■ WORK TO COMPLETE ■
Your task is to copy the stretch of lines in the records below that begins with the line containing "Camera Lens / Filters" and ends with the line containing "Server Power Supplies", exactly as written, with nothing added.

DATA FOR THIS EXERCISE: Begin

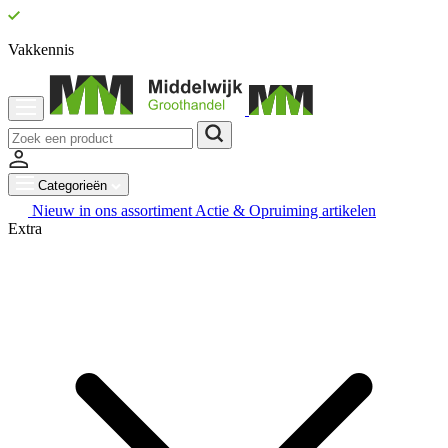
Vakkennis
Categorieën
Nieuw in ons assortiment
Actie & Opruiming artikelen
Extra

DATA FOR THIS EXERCISE: End
DATA FOR THIS EXERCISE: Begin

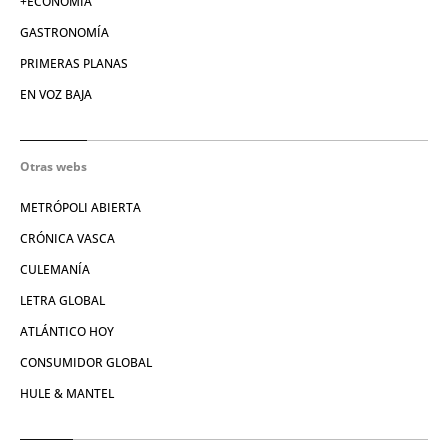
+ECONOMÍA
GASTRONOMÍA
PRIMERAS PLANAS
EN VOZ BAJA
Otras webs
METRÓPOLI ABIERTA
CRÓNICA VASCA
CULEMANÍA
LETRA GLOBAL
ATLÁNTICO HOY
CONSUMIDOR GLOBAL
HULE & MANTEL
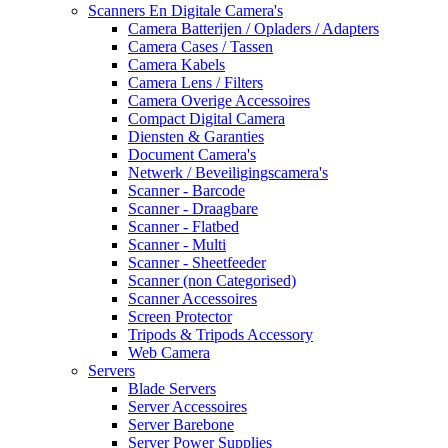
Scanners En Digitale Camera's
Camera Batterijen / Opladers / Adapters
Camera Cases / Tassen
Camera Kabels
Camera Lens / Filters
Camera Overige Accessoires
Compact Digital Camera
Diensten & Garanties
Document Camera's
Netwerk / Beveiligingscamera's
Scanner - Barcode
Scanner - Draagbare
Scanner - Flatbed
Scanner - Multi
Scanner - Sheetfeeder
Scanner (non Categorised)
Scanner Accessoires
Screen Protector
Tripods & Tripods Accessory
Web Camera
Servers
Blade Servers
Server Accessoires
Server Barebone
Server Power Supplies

DATA FOR THIS EXERCISE: End
DATA FOR THIS EXERCISE: Begin

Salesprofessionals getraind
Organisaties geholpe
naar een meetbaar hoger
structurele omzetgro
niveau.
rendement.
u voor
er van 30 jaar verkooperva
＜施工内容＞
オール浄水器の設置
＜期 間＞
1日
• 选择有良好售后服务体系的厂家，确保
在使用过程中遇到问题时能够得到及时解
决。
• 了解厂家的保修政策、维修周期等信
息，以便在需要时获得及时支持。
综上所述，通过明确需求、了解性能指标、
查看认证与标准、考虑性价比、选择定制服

DATA FOR THIS EXERCISE: End

■ ANSWER SPACE ■
Camera Lens / Filters
Camera Overige Accessoires
Compact Digital Camera
Diensten & Garanties
Document Camera's
Netwerk / Beveiligingscamera's
Scanner - Barcode
Scanner - Draagbare
Scanner - Flatbed
Scanner - Multi
Scanner - Sheetfeeder
Scanner (non Categorised)
Scanner Accessoires
Screen Protector
Tripods & Tripods Accessory
Web Camera
Servers
Blade Servers
Server Accessoires
Server Barebone
Server Power Supplies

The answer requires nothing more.